If you aren’t counting cards, then it doesn’t matter. If you are, then any burned cards should be added to the number of cards left unplayed in the deck/shoe, when making the true count conversion.
The probability of being on the losing end of KK vs. AA is (combin(4,2)/combin(52,2)) × (combin(4,2)/combin(50,2)) = 0.000022162, for each opponent at the table. That is once every 45,121 hands, so your math was right. The expected number of times that would happen in 400 hands is 400 × 0.000022162 = 0.008865084, per opponent. The following table shows the probability of 3 or more instances of having KK against AA in 400 hands, by the number of opponents.

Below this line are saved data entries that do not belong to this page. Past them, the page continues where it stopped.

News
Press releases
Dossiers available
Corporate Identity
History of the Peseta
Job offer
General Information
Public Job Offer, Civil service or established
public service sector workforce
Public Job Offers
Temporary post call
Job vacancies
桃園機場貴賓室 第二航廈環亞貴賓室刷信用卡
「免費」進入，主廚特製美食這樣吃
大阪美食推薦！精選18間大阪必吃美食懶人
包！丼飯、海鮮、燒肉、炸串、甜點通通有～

3+ KK vs AA probability in 400 hands
|1||0.0000001145||1 in 8,734,376|
|2||0.0000009133||1 in 1,094,949|
|3||0.0000030658||1 in 326,182|
|4||0.0000072234||1 in 138,438|
|5||0.0000140202||1 in 71,325|
|6||0.0000240728||1 in 41,541|
|7||0.000037981||1 in 26,329|
|8||0.0000563277||1 in 17,753|
|9||0.0000796798||1 in 12,550|
So, yes, I would say this looks fishy. The fewer the players, the more fishy it looks. I would be interested to know where this game was.
Since I cannot control the statistics, my question involves something that I can control, session length (and bankroll). Since a million or a billion number of hands is composed of so many “sessions” of, for example, 300 − 1,000 hands, does it not make sense to play until you either a) reach a pre-established target win amount, or b) play until you recover from a losing streak and end the session at break even?

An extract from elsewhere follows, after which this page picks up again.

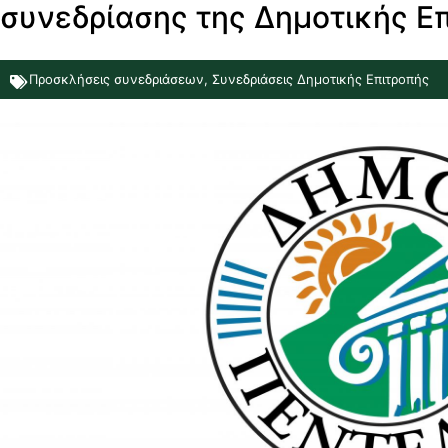
συνεδρίασης της Δημοτικής Επ
Προσκλήσεις συνεδριάσεων
,
Συνεδριάσεις Δημοτικής Επιτροπής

One last question, can you recommend a source for a software simulation system that can handle all rule variations, stop/loss provisions, extracting “sessions” of variable lengths, and variable hit/stand strategy based upon the size of the bet. I would love to give my approach a shot at the computer.

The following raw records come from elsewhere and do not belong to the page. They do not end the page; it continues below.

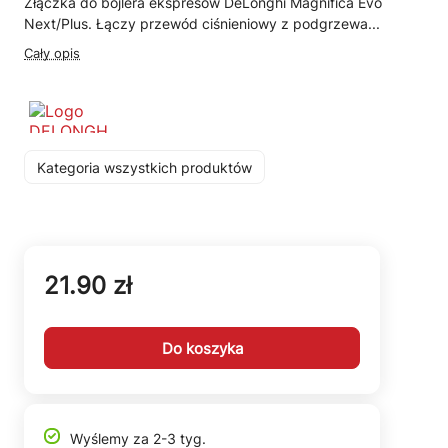
Złączka do bojlera ekspresów DeLonghi Magnifica Evo
Next/Plus. Łączy przewód ciśnieniowy z podgrzewa...
Cały opis
Kategoria wszystkich produktów
21.90 zł
Do koszyka
Wyślemy za 2-3 tyg.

Tom from Bowling Green, KY
Thanks. I get questions like this a lot. Usually I delete them, but since you buttered me up so nicely, I’ll answer this time. As I state many times, all over the site, all betting systems are equally worthless. There is no magic quitting point. I am not opposed to any winning or losing marker for quitting, but the expected value is no better or worse than flying by the seat of your pants. I’m told that Casino Vérité is capable of simulating what you ar asking about. Finally, in blackjack, the hit/stand decision should not depend on the size of the bet. The right play for a $1 bet is right for a million dollars.